The Federal Reserve's Crony CapitalismSubmitted by bobbyw24 on Mon, 02/06/2012 - 08:57
The Federal Reserve’s decision to release forecasts for short-term interest rates is supposed to clarify monetary policy and reassure the public. By keeping the federal funds rate close to zero for three more years, and switching from shorter to longer-term securities, the Fed hopes to spur investment and growth. The problem is that manipulating interest rates and allocating credit to favored parties fosters crony capitalism, not market liberalism.
Clarity in capital markets is not improved by distorting interest rates, which are relative prices. Nor is monetary policy improved by engaging in fiscal policy and the allocation of credit. Targeting inflation at 2 percent is 2 percent too much. Nominal interest rates should reflect real interest rates in a world of zero inflation, if they are to perform their function of allocating capital efficiently.

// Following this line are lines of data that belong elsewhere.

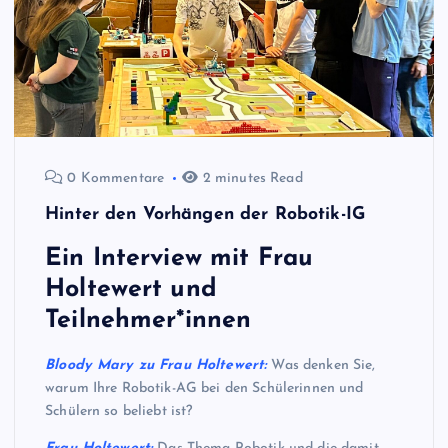
0 Kommentare
2 minutes Read
Hinter den Vorhängen der Robotik-IG
Ein Interview mit Frau
Holtewert und
Teilnehmer*innen
Bloody Mary zu Frau Holtewert:
Was denken Sie,
warum Ihre Robotik-AG bei den Schülerinnen und
Schülern so beliebt ist?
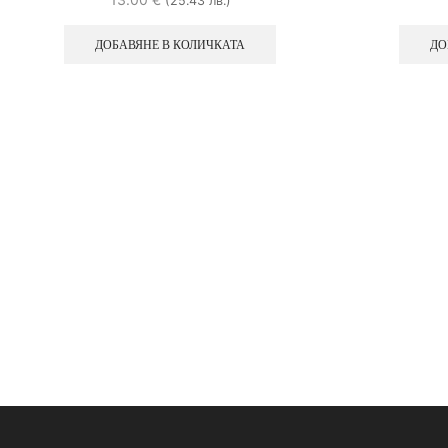
(25.43 лв.)
ДОБАВЯНЕ В КОЛИЧКАТА
ДО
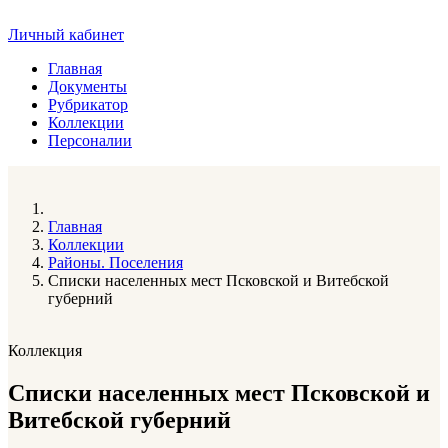
Личный кабинет
Главная
Документы
Рубрикатор
Коллекции
Персоналии
Главная
Коллекции
Районы. Поселения
Списки населенных мест Псковской и Витебской
губерний
Коллекция
Списки населенных мест Псковской и
Витебской губерний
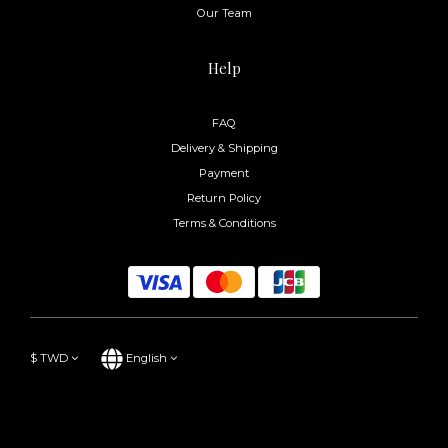
Our Team
Help
FAQ
Delivery & Shipping
Payment
Return Policy
Terms & Conditions
$
TWD
English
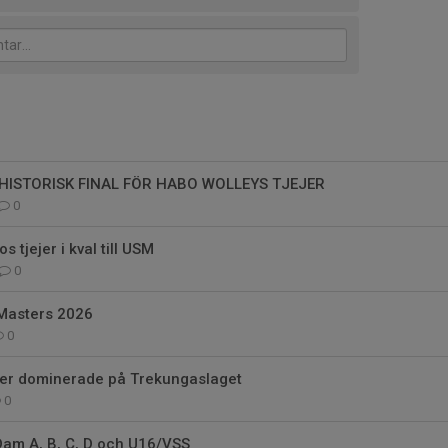
 HISTORISK FINAL FÖR HABO WOLLEYS TJEJER
0
 tjejer i kval till USM
0
Masters 2026
0
jer dominerade på Trekungaslaget
0
Dam A, B, C, D och U16/VSS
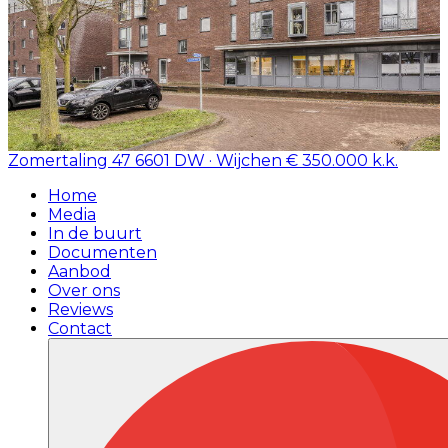
Zomertaling 47
6601 DW · Wijchen
€ 350.000 k.k.
Home
Media
In de buurt
Documenten
Aanbod
Over ons
Reviews
Contact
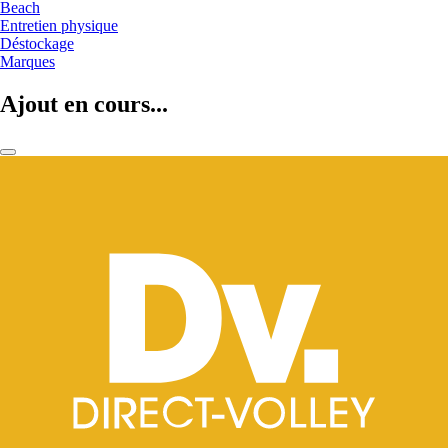
Beach
Entretien physique
Déstockage
Marques
Ajout en cours...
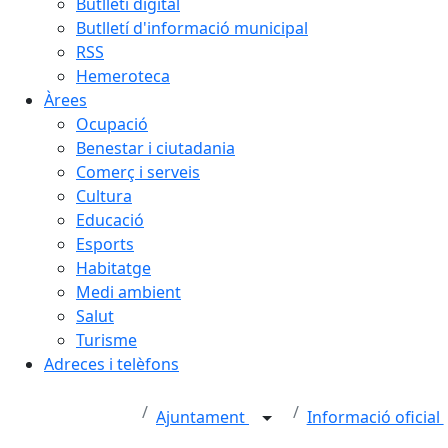
Butlletí digital
Butlletí d'informació municipal
RSS
Hemeroteca
Àrees
Ocupació
Benestar i ciutadania
Comerç i serveis
Cultura
Educació
Esports
Habitatge
Medi ambient
Salut
Turisme
Adreces i telèfons
Ajuntament
Informació oficial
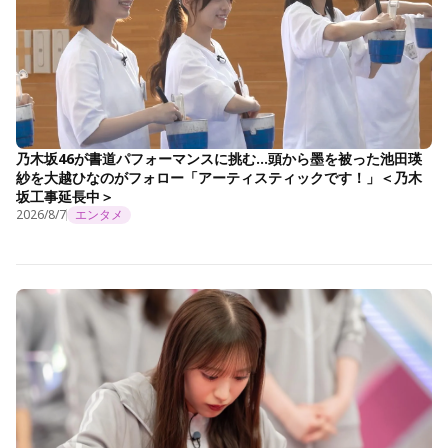
乃木坂46が書道パフォーマンスに挑む…頭から墨を被った池田瑛
紗を大越ひなのがフォロー「アーティスティックです！」＜乃木
坂工事延長中＞
2026/8/7
エンタメ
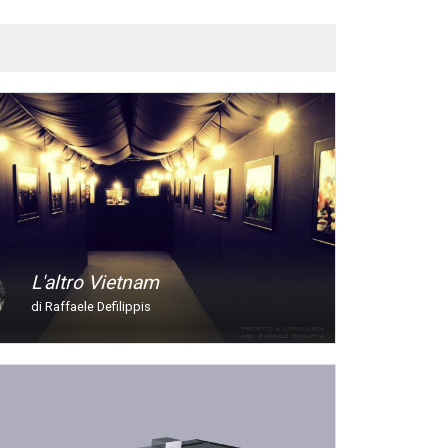
L'altro Vietnam
di Raffaele Defilippis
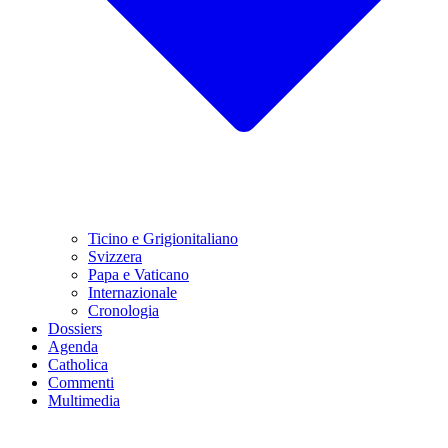
Ticino e Grigionitaliano
Svizzera
Papa e Vaticano
Internazionale
Cronologia
Dossiers
Agenda
Catholica
Commenti
Multimedia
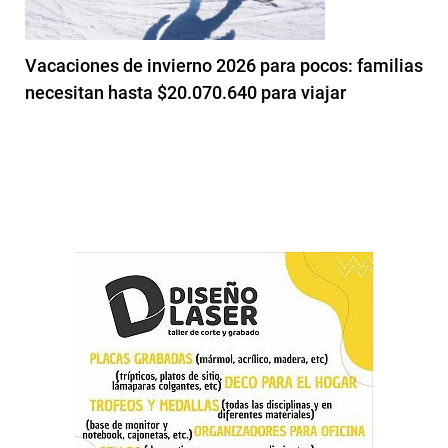
Vacaciones de invierno 2026 para pocos: familias
necesitan hasta $20.070.640 para viajar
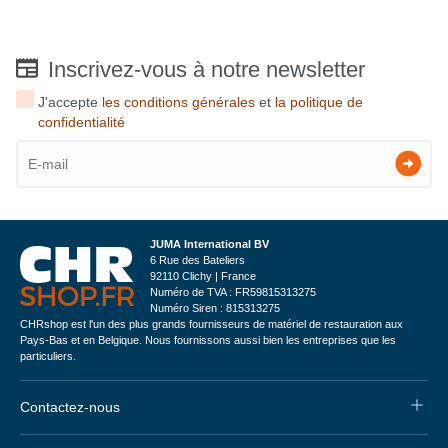
Inscrivez-vous à notre newsletter
J'accepte
les conditions générales
et
la politique de
confidentialité
JUMA International BV
6 Rue des Bateliers
92110 Clichy | France
Numéro de TVA : FR59815313275
Numéro Siren : 815313275
CHRshop est l'un des plus grands fournisseurs de matériel de restauration aux
Pays-Bas et en Belgique. Nous fournissons aussi bien les entreprises que les
particuliers.
Contactez-nous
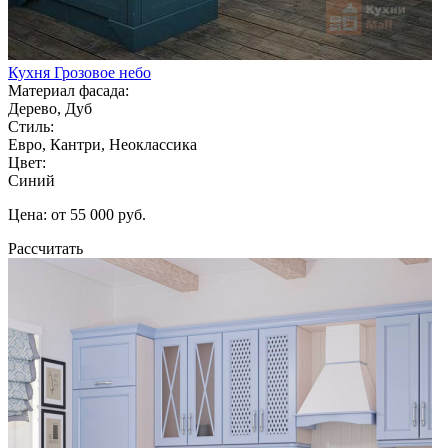
Кухня Грозовое небо
Материал фасада:
Дерево, Дуб
Стиль:
Евро, Кантри, Неоклассика
Цвет:
Синий
Цена: от 55 000 руб.
Рассчитать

By pegging nominal interest rates at artificially low levels, the Fed is penalizing millions of people who have their assets in saving accounts or money market funds and are getting near zero nominal returns. With CPI inflation of 3 percent in 2011, the real rate on those assets is negative. The Fed’s low interest rate policy, designed to help fund big government and stimulate housing, is decapitalizing many households who do not want to take on more risky assets. Private virtue is being penalized by public vice.